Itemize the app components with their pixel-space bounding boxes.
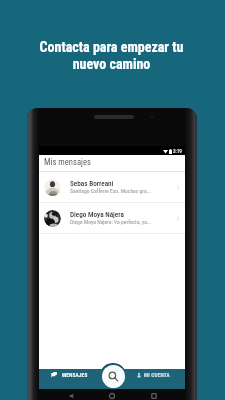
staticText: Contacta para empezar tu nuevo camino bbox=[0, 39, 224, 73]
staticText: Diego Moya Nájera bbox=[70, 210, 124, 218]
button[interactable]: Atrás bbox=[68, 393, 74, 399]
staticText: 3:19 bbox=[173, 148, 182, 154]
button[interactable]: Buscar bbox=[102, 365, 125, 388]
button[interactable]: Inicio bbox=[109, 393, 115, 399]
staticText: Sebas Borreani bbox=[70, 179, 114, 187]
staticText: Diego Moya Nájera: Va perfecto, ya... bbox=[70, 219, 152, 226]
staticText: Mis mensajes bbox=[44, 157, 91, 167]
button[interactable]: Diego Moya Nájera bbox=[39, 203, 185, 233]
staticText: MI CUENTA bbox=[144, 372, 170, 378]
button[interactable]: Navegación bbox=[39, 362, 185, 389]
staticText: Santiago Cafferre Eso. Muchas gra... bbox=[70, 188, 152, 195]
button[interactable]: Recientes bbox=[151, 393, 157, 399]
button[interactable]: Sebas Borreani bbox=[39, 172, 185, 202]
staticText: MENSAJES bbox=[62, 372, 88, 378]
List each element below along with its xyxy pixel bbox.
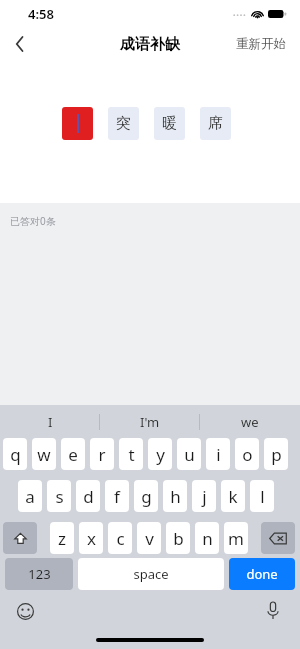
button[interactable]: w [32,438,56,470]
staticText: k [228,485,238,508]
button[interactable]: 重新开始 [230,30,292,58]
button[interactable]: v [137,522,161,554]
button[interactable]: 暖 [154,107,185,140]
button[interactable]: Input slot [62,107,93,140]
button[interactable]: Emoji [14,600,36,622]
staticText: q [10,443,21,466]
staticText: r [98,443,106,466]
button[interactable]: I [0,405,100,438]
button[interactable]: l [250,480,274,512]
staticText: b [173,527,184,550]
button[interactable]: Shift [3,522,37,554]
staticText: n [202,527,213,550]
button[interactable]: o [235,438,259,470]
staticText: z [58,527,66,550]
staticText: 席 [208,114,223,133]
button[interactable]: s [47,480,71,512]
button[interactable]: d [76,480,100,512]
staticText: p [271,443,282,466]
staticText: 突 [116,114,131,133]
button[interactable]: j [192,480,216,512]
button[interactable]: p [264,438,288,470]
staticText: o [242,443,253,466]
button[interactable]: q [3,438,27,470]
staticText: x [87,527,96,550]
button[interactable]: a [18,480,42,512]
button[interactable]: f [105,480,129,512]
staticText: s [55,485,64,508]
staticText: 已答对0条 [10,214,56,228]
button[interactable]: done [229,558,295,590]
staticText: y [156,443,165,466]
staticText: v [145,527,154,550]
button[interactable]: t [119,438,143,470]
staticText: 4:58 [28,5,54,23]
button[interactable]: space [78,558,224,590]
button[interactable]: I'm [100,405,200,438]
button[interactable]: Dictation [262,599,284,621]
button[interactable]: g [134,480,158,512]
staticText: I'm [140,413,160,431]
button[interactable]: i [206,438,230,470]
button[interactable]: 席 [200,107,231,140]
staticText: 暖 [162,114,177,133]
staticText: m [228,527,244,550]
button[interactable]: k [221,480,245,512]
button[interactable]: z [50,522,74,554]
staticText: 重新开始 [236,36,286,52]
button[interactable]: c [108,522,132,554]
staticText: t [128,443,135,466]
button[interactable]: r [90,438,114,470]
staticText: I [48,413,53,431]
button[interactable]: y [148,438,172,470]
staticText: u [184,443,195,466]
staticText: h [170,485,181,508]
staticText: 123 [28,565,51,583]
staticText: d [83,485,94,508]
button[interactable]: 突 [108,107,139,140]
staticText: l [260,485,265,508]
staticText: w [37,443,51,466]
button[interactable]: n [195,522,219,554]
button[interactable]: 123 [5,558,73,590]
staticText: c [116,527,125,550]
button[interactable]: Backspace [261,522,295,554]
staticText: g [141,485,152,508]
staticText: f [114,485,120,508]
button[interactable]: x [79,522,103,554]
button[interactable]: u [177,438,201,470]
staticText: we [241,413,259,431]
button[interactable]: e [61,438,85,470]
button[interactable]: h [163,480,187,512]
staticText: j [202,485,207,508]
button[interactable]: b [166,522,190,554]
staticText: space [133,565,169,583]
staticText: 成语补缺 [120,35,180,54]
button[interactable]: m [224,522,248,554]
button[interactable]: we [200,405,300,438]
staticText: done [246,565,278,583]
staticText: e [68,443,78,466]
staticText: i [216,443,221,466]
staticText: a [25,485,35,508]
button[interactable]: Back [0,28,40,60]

## PROBLEM REQUIREMENTS
For the word "Diego", find all matching lines in the entries above and copy them out.

## YOUR SOLUTION
staticText: Diego Moya Nájera bbox=[70, 210, 124, 218]
staticText: Diego Moya Nájera: Va perfecto, ya... bbox=[70, 219, 152, 226]
button[interactable]: Diego Moya Nájera bbox=[39, 203, 185, 233]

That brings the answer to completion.